- The Euro started a nasty downside move after trading as high as 0.8507 against the British Pound found.
- The EURGBP pair is now following two important bearish trend lines with resistance at 0.8440 on the hourly chart.
- The German Trade Balance for March 2017 released by the Statistisches Bundesamt Deutschland posted a trade surplus of €19.6B, less than the forecast of €20.9B.
EURGBP Technical Analysis
The Euro was in a nice uptrend and traded as high as 0.8507 against the British Pound found. Later, the EURGBP faced offers, and started a downside move below 0.8500.
The pair traded lower and broke the 50% Fib retracement level of the last wave from the 0.8320 low to 0.8507 high.
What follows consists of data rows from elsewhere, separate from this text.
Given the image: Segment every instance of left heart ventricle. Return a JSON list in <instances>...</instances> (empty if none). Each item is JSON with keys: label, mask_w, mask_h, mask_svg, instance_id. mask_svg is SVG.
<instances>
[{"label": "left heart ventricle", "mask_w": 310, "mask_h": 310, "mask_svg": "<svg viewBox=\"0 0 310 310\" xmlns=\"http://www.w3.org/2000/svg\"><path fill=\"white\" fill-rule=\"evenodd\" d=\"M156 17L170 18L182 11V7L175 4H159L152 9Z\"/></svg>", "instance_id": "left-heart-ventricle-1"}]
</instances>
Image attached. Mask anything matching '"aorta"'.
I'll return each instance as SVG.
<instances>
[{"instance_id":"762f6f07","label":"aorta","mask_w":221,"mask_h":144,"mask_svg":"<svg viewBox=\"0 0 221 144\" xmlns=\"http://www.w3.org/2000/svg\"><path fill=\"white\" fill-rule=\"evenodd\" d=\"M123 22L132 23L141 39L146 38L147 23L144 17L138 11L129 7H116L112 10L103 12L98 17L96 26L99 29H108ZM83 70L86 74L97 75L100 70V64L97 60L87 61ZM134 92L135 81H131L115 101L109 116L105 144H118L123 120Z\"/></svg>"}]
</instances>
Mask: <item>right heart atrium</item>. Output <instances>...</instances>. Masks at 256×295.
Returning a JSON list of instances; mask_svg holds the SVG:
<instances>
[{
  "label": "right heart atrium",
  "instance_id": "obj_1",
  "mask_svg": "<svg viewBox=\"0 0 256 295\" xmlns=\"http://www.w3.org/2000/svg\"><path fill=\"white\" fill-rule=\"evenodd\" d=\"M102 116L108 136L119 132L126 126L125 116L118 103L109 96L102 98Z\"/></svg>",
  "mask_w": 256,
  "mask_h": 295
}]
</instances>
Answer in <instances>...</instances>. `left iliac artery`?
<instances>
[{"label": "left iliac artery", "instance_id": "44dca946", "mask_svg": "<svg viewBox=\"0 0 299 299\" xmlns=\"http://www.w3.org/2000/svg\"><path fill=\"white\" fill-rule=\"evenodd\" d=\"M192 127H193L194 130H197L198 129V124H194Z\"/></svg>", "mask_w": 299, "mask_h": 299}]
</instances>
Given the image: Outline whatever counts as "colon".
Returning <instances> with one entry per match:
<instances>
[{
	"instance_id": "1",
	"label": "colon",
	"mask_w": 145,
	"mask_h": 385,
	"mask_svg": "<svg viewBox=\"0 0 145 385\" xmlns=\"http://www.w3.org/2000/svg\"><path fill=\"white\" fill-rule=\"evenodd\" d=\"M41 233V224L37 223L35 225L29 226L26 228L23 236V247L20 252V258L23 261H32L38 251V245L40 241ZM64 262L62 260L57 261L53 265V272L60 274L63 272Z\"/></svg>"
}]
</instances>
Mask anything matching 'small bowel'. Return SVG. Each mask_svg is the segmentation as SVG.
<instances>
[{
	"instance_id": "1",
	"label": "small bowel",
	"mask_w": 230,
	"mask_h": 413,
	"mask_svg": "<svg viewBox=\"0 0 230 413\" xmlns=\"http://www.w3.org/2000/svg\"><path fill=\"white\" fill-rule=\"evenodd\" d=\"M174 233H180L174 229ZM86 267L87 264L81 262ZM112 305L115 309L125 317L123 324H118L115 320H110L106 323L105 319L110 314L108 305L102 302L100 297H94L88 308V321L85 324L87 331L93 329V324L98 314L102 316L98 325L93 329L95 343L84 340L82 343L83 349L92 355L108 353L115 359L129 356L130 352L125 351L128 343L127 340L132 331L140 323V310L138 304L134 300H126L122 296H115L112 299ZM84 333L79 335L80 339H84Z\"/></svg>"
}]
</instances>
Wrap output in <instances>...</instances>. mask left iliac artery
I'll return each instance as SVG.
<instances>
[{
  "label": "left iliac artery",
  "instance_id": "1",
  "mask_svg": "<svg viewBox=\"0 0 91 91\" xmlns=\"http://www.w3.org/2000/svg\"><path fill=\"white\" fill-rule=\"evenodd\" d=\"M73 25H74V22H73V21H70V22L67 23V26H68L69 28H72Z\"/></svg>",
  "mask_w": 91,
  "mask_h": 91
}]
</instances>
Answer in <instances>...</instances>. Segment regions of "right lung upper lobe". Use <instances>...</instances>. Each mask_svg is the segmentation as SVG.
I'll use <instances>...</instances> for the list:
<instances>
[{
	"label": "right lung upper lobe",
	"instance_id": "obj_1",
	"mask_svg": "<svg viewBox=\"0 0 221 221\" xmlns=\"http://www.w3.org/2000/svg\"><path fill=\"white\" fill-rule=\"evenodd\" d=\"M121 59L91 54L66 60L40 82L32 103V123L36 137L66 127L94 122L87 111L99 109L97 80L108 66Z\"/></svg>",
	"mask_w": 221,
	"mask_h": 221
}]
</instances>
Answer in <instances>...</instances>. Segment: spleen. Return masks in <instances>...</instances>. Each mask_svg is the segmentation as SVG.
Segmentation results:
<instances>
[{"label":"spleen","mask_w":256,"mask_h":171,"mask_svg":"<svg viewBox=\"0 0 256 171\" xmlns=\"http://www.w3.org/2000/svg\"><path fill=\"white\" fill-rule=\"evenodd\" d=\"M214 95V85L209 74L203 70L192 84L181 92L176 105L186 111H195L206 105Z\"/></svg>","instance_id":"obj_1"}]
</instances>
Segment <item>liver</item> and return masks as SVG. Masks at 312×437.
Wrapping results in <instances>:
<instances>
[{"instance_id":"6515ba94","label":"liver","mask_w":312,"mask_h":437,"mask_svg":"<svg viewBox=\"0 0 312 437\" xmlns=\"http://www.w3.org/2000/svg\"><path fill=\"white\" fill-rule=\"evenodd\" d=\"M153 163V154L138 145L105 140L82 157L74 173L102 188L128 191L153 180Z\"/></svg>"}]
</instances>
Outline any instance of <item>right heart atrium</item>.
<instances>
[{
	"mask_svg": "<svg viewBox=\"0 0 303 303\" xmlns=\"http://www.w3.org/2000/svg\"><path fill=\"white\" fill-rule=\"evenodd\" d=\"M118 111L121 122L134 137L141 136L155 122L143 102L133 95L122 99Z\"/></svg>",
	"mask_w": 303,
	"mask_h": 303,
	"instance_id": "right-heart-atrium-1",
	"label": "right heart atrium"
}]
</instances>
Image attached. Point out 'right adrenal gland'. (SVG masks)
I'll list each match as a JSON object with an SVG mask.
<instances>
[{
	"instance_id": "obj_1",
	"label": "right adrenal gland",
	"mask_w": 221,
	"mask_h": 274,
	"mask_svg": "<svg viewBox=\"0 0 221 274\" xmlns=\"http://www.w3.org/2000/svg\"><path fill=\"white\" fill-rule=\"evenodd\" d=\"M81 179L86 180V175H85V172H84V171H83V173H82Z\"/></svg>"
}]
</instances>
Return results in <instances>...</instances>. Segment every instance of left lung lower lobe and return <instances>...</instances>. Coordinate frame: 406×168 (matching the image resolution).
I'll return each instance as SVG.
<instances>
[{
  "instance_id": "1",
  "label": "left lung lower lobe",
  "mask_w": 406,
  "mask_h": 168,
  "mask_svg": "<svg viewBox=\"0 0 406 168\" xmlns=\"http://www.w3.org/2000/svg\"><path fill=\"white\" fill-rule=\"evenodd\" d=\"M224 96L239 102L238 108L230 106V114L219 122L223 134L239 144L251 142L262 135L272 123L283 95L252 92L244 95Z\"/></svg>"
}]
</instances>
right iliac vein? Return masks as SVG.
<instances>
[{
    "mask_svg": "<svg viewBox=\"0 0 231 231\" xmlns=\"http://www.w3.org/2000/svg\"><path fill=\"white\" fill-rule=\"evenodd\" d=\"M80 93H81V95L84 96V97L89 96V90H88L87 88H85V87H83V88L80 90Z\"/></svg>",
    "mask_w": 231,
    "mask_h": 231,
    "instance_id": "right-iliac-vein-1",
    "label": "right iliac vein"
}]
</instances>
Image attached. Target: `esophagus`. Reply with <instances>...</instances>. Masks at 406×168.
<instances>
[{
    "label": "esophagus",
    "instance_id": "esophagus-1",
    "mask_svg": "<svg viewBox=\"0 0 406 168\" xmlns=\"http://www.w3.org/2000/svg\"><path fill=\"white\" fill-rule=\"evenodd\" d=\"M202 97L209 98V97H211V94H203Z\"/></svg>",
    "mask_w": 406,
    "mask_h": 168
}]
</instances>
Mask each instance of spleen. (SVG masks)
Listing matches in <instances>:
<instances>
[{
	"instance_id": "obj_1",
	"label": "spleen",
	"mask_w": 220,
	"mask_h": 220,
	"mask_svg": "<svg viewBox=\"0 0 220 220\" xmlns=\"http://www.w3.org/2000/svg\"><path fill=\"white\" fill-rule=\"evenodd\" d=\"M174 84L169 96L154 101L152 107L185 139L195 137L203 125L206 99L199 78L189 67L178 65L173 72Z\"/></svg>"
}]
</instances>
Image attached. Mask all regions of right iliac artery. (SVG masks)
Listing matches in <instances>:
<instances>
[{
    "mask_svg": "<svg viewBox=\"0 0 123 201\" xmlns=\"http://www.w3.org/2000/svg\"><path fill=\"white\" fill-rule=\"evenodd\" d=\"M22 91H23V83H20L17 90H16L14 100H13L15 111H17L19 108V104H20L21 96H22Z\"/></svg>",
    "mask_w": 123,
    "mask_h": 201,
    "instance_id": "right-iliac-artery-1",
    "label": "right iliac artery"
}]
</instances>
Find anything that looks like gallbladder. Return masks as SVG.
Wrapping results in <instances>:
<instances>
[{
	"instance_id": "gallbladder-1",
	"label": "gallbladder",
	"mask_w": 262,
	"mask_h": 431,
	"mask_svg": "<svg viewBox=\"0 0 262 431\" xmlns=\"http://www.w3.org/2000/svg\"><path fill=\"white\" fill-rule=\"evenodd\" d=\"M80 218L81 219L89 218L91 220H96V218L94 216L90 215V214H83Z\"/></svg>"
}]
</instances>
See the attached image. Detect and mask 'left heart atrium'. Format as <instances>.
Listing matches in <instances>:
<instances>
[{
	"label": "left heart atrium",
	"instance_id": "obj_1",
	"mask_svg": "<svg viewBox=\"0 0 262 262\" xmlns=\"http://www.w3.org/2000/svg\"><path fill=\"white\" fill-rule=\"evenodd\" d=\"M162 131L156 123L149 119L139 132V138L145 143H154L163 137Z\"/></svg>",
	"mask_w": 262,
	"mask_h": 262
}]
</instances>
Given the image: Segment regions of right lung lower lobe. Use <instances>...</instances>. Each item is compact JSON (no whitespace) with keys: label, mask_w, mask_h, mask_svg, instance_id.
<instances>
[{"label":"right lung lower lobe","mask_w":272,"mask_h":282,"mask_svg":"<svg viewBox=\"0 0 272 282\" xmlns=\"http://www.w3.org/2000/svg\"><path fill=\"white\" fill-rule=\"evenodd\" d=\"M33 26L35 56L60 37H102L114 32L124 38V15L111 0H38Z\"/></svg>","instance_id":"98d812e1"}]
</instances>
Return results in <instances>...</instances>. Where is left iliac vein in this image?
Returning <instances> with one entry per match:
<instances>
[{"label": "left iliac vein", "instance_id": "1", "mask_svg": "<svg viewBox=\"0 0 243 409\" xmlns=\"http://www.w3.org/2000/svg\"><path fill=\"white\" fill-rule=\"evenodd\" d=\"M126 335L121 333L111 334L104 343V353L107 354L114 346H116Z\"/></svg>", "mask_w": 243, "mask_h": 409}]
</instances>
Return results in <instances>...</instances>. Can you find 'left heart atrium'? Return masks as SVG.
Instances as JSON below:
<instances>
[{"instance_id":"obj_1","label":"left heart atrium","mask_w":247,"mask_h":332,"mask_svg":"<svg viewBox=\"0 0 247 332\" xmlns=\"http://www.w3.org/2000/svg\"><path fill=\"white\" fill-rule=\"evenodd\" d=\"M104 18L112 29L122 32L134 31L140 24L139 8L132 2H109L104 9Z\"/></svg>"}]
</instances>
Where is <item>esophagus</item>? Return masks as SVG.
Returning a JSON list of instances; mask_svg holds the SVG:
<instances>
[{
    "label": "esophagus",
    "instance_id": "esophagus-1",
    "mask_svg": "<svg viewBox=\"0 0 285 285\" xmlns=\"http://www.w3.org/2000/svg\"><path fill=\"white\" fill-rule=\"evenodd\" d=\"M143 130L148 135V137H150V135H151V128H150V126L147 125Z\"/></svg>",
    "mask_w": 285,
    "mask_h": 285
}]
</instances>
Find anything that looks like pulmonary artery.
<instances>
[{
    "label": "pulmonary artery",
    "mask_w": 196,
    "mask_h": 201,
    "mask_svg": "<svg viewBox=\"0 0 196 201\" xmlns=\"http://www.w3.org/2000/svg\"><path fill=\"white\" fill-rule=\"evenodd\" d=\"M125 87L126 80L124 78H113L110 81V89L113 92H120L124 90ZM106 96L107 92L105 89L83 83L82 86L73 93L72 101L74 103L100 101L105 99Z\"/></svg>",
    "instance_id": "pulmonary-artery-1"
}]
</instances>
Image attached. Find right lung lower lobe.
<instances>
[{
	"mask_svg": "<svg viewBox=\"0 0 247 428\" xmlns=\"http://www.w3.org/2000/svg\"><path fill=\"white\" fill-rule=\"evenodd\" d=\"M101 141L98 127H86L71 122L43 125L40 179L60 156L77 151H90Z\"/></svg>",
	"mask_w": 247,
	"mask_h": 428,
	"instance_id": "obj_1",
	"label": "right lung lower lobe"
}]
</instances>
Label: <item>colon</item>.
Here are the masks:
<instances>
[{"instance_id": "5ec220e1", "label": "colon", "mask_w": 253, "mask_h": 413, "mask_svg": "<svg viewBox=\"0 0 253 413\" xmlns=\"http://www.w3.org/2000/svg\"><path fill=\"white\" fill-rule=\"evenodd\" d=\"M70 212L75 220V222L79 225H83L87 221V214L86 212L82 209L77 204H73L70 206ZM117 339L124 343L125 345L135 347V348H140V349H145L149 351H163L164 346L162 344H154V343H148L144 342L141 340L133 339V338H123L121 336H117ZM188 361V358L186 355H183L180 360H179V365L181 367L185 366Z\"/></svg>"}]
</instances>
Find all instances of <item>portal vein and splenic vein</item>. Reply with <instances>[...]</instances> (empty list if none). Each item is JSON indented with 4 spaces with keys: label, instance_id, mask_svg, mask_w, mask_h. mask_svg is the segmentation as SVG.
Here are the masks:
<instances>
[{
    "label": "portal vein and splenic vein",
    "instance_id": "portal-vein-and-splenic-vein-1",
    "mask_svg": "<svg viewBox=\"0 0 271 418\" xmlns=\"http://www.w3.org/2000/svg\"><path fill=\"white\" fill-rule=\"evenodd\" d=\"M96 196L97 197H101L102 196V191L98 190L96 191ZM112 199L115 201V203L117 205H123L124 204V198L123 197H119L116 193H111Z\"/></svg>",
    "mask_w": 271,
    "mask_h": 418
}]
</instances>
It ignited further losses, and the pair moved below 0.8460, and even broke a major support area near 0.8450.
EURGBP Hourly Chart
It formed a low at 0.8421 today, and currently attempting a recovery. On the upside, there are two important bearish trend lines with resistance at 0.8440 on the hourly chart.
The pair may soon test the 0.8440 resistance area, where it could face offers. The same area also coincides with the 23.6% Fib retracement level of the last decline from the 0.8507 high to 0.8421 low.
Only if the pair trades above 0.8450, it could move back in the bullish zone.
German Trade Balance
Today in the Euro Zone, the German Trade Balance for March 2017 was released by the Statistisches Bundesamt Deutschland. The market was expecting a trade surplus of €20.9B in March 2017, compared with the last €21.0B.
The actual result was a bit lower than the forecast, as the trade surplus was €19.6B in March 2017. On the other hand, the last reading was revised up from €21.0B to €21.2B. The Germany’s Imports of goods and services in March 2017 rose 2.4%, and exports also increased 0.4%.
The report published added that:
The current account of the balance of payments showed a surplus of 30.2 billion euros in March 2017, which takes into account the balances of trade in goods including supplementary trade items (+27.4 billion euros), services (–1.3 billion euros), primary income (+6.5 billion euros) and secondary income (–2.5 billion euros).
Overall, the Euro may find it hard to recover above 0.8450 against the British Pound and could even break 0.8420 to move towards 0.8400.